Of course, most of the songs are good enough to allow the listener to occasionally look past this problem. Opening track “The State I Am In” is a solid start, if only for classic, despicable and selfishly hilarious lines like “My brother had confessed he was gay / It took the heat off me for a while” and “I was moved to kick the crutches from my crippled friend.” “Like Dylan In the Movies,” “Judy and the Dream of Horses,” and “The Stars of Track and Field” – three songs from the band’s most successful and obscenely worshiped album, If You’re Feeling Sinister -follow, but are also damn near carbon copies of the versions from that indie object of reverence. Singer Stuart Murdoch’s vocals and the band’s arrangements are a bit like staring at your twin brother: The differences are hard to find without uncomfortably close scrutiny. Though I’m certainly not asking for any type of techno-thrash-pop interpretation of the songs, the performances come across as too staid and predictable.
One of the big attractions for the band’s most dedicated fans here is the inclusion of four oft-bootlegged tracks recorded for Peel in 2001, with this release marking the first time these songs have been officially available. Each of these songs shows Belle and Sebastian evolving beyond their “signature” sound, with uneven and mixed results. “Shoot the Sexual Athlete” is kinda funky in a meek way, and also contains enough musical references to allow the listener to at least momentarily geek out. “The Magic of a Kind Word” is incredibly poppy and plays like a pastiche of bubblegum pop songs, or, perversely, something from The Brady Bunch or The Partridge Family. The final two previously unreleased songs, “Nothing In the Silence” and “(My Girl’s Got) Miraculous Technique,” are tedious and somewhat plodding.

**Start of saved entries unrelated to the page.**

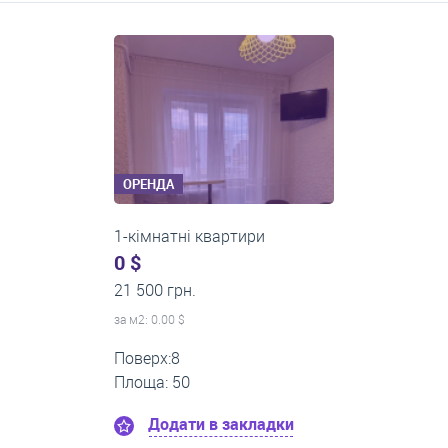
Середні ціни на довготривалу оренду квартир, особняків,
кімнат
ОРЕНДА
1-кімнатні квартири
0 $
13 000 грн.
за м
2
: 0.00 $
Поверх:3
Площа: 40
Додати в закладки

This release is perhaps best left for the wee-bit twee completists out there. Though most of the song choices are solid (the less said about the saccharine, overly-nasal, so-tender-it-makes-James-Taylor-sound-like-a-badass “Seymour Stein” the better), this release isn’t a landmark entry in Belle and Sebastian’s catalog. Its primary shortcoming is that the quality of the songs isn’t enough to shake the listener’s from feeling that this road’s been stomped before, and with much better flow and cohesiveness, on the band’s studio releases. Of course there’s a fine line between a band playing to its strengths by maintaining its style and that band butchering its songs in the name of experimentation and artistic growth. Still, The BBC Sessions relies too heavily on playing it safe; the end result is a collection of songs performed with very little sense of surprise or adventure.